• _LISTED ENTRIES_
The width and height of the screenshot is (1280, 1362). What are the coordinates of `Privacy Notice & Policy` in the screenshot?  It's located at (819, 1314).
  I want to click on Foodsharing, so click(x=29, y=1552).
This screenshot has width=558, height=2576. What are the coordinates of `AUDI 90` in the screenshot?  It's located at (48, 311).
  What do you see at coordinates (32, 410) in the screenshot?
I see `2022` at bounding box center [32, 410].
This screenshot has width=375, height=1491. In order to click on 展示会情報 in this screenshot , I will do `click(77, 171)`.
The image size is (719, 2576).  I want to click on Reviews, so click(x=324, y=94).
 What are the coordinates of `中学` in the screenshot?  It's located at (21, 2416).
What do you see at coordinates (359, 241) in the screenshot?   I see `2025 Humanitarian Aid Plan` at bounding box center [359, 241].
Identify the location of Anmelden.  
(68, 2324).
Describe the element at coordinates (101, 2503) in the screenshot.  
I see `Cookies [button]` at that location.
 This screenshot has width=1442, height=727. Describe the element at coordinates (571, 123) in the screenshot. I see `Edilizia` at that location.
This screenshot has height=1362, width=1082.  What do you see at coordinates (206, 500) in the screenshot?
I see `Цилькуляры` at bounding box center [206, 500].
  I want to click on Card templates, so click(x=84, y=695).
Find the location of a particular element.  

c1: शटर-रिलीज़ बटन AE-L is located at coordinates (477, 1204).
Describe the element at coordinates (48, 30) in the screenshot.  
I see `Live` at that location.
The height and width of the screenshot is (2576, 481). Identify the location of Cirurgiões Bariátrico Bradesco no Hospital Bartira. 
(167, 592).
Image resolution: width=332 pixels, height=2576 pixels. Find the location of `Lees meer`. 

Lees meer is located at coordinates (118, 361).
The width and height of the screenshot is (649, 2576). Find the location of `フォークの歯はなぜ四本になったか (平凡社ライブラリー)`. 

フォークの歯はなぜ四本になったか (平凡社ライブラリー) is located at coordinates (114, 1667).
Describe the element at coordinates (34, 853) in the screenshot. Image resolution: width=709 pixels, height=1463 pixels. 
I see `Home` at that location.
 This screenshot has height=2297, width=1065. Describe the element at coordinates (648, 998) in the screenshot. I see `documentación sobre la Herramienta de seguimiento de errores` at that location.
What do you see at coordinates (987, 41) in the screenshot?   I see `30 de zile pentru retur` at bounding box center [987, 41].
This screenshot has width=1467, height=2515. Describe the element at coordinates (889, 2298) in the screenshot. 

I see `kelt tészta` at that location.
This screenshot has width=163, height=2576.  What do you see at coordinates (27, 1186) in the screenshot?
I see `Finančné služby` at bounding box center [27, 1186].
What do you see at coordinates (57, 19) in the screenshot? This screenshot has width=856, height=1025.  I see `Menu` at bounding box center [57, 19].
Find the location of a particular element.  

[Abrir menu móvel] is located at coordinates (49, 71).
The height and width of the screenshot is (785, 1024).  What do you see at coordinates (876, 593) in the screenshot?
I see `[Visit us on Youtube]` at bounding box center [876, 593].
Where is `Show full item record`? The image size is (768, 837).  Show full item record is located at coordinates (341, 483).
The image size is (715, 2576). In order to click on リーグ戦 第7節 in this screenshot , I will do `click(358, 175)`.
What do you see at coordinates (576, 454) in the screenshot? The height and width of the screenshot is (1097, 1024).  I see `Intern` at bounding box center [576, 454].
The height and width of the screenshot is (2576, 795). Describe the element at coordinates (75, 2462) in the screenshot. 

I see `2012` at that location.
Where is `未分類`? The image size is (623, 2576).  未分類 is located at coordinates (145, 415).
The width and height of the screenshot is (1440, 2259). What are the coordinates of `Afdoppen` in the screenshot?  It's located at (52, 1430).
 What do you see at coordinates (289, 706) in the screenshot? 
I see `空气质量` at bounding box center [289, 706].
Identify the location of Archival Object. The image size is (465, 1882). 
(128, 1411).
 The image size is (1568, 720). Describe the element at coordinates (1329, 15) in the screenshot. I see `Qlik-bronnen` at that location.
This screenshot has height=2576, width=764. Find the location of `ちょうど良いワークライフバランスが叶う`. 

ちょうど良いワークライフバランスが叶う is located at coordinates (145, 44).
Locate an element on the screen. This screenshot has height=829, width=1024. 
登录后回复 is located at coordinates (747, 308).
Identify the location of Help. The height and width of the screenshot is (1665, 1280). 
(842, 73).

• _EXERCISE INSTRUCTIONS_
The answer must consist of each line from the data that includes the string "order".

• _ANSWER BOX_
This screenshot has width=375, height=1491. In order to click on 展示会情報 in this screenshot , I will do `click(77, 171)`.
The image size is (715, 2576). In order to click on リーグ戦 第7節 in this screenshot , I will do `click(358, 175)`.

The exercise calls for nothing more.